I asked him what I had to smile about right now and he roared with laughter. Then he gave me a piece of advice that changed my life.

This is what he said: “Smile. Smile a lot. Smile through thick and thin. Smiling will MAKE your Thailand holiday. You can achieve just about as much in Thailand with a smile as you can with cold hard cash.”

I was lucky. I learned this lesson on Hour One, Day One of Holiday One in Thailand.

I made over a dozen subsequent trips to Thailand and now I live here. I love this place. I smile every day and people smile at me every day and I am happy. Oh, and I checked the reservation receipt in the bottom of my pack and yes, that’s right; I had the wrong hotel.

Thailand is widely known as the “Land of Smiles” and for good reason too. The smile is a very important and complex form of communication and while you are on holiday in Thailand the sight of smiling Thai people will be a very common one. The Thais are fun people. They love nothing more than having fun or Sanook. They want you to have Sanook too and if they can see that you are smiling and happy then they will open up and enjoy with you. In fact, if you behave in an open, friendly and smiley manner they will move mountains for you. I have experienced this time and time again.

You don’t believe me? I challenge you to give your best smile to a Thai person and I guarantee that an even wider one will be returned. Do it ten, twenty times a day and your stay will be an enjoyable one. You may be tired, you may miss your home-cooked meals and your own bed and you may be struggling with the climate. Keep smiling. Practice on the hotel and restaurant staff, on your drivers and tour guides. Let it become a habit. Then try one out on a street-food vendor and then a stranger on the BTS Skytrain. They won’t let you down. The Thai people genuinely want you to enjoy their country and participate in their culture. They take great pride in this and if they can see that you are happy then it makes them feel good about tourists in their country. Attitudes towards foreigners improve, service improves, your travel experiences become richer and happier and you may even make a few Thai friends. They will always be happy to exchange a few words in English or teach you a few words in Thai. It’s a win-win situation and it always starts with a smile.

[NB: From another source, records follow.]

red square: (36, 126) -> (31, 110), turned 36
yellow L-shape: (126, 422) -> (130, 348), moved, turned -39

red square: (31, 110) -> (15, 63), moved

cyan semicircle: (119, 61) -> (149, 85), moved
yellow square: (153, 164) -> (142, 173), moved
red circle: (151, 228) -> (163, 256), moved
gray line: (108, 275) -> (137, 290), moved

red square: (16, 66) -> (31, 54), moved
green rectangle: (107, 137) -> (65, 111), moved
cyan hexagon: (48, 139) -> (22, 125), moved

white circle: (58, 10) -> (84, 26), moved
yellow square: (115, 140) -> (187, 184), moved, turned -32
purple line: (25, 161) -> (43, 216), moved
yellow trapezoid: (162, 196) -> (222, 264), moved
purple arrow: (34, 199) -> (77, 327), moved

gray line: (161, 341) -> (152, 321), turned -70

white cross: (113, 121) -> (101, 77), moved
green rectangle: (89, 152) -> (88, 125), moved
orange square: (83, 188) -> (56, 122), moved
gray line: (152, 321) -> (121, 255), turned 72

Unfortunately there are too many tourists who resort to threats and anger and show their annoyance when things don’t go exactly how they want. The best way to smooth things over is to be flexible, accept that some things are done differently than in the West, and keep that smile on your face. As much as I guarantee that smiling works in Thailand, I also guarantee that expressing annoyance or anger does not. You will get nowhere with Thais with a surly, unsmiling and bullish approach. What may work in the West does not work in the Land of Smiles. Slamming your fist on the counter and demanding to see the manager like I did will close more doors than it will open. When you are hot and tired and want to lie down in an ice-cold room, you really need that hotel room door to open. All I had to do when I was told that the hotel did not have my reservation was smile and ask if they had any rooms available. I didn’t, but I’m glad I didn’t because the advice I got from that friendly Westerner in that Bangkok bar was gold. Pure gold.

Keep smiling : )


Stickman's thoughts:

For sure, miles are a great way to break the ice in Thailand as well as diffuse what could become "a situation".